Psychological growth and adjustment


In contrast to the number of studies concerned with problems and negative
outcomes following brain injury, a relatively small number of studies have
been concerned with positive psychological changes such as personal
growth. This work is informative as it provides a sense of what we might
be aiming for in rehabilitation, where attempts are made at developing and
consolidating a new, adaptive sense of self, along with hope for the future.

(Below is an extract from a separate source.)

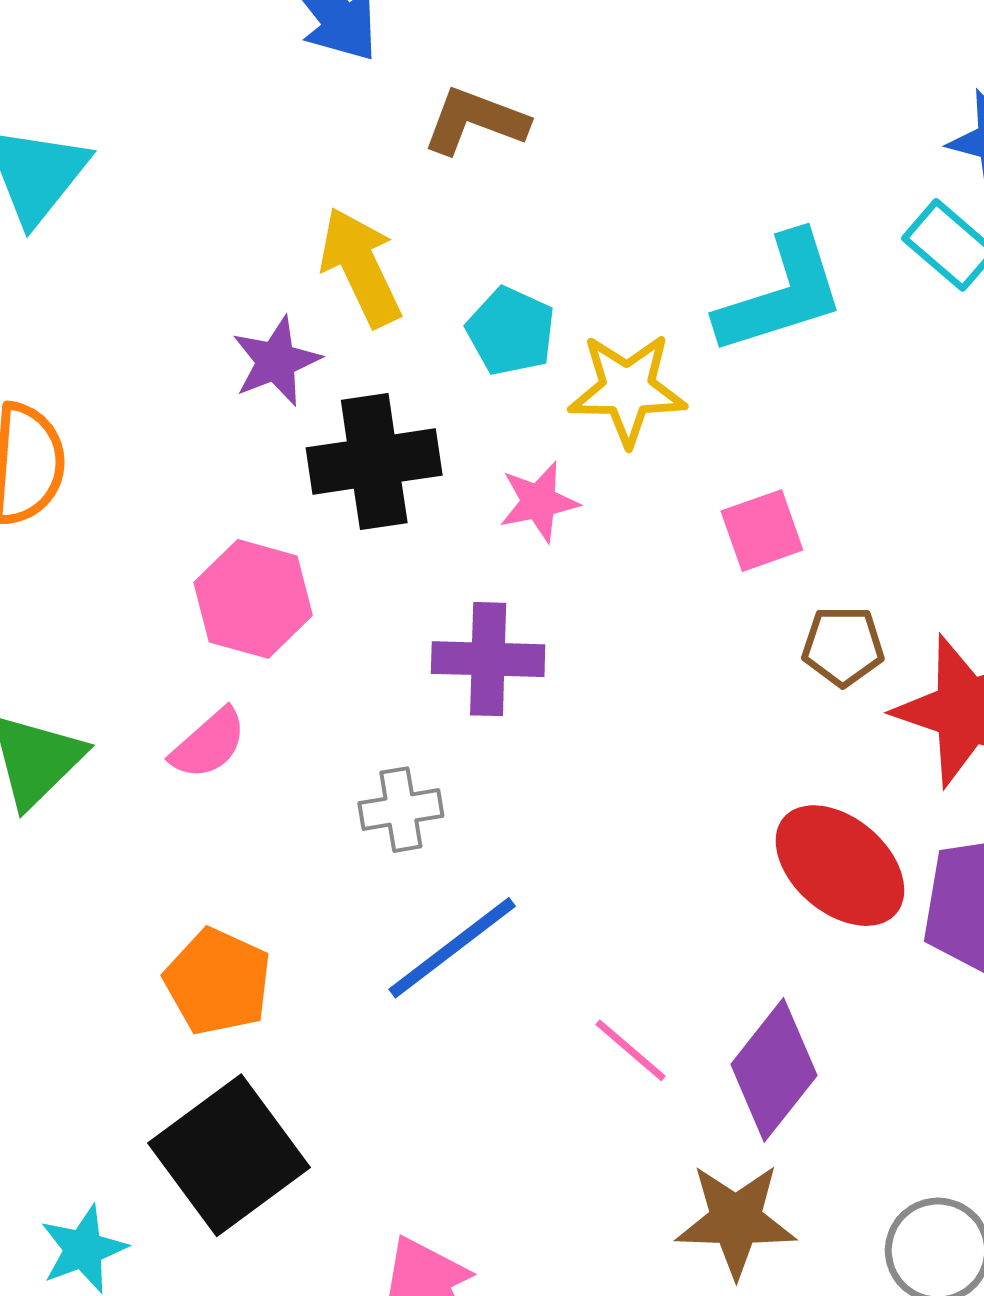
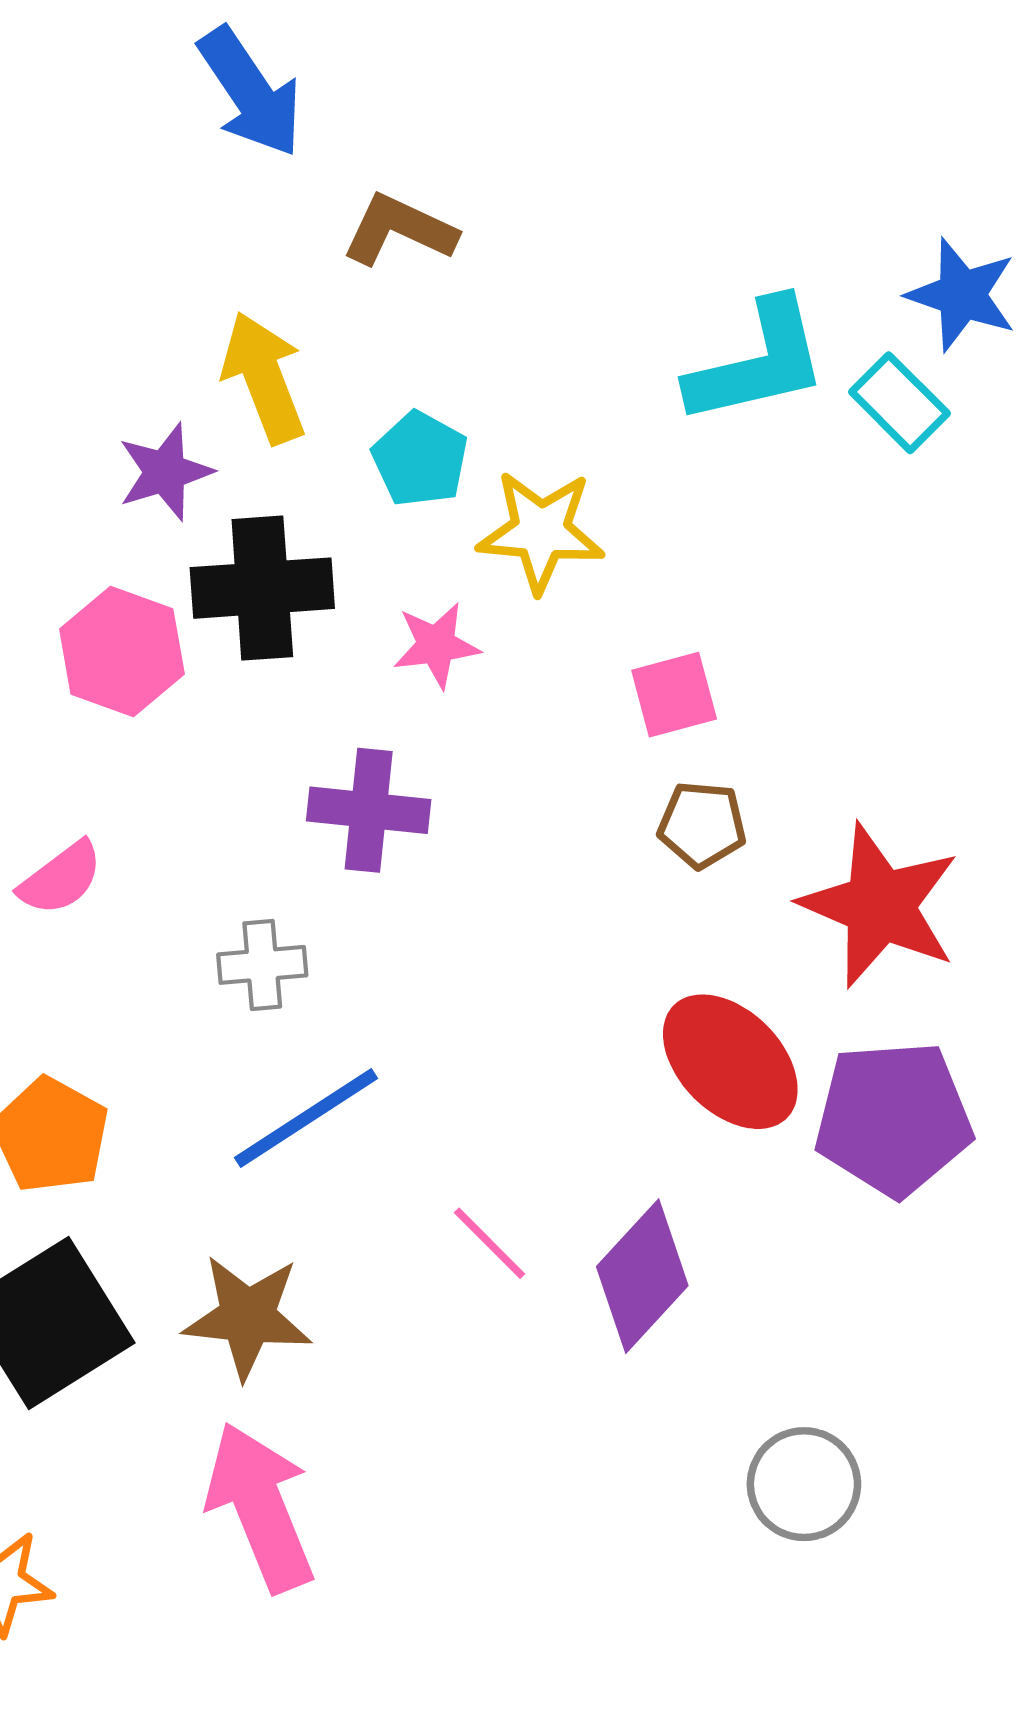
cyan L-shape: (781, 294) -> (758, 362), moved
pink hexagon: (253, 599) -> (122, 652), moved
brown pentagon: (843, 646) -> (702, 825), moved
brown star: (736, 1220) -> (247, 1317), moved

A focus on consolidation of new identities is relevant for many people with
ABI. However, where initially the person is resistant to change and in a
state of “threat to self”, we would reserve this type of work until the
person has at least begun to “update” his or her post-injury sense of self,
and is open to considering and exploring alternative perspectives. Nochi
(2000) carried out a qualitative study of the narratives of people who felt
CAPTURING PROCESS AND OUTCOME 879

they had adjusted well following TBI with such an aim in mind. The study
highlighted five narrative themes which study participants drew upon in
constructing positive or adaptive stories about themselves post-injury. In
three of these themes, participants constructed themselves in narratives of
being okay or worthwhile “despite” the injury by describing being better
off than others with disabilities, by talking about taking one day at a time
and focusing on the “here and now”, and by talking about recovery, within
which return to a hoped-for state more or less like the pre-injury self is
central. This latter theme links with the goal process and self-discrepancy
literature described previously in that setting goals which relate to at least
an aspect of pre-injury self provides a sense of reduction in self-discrepancy.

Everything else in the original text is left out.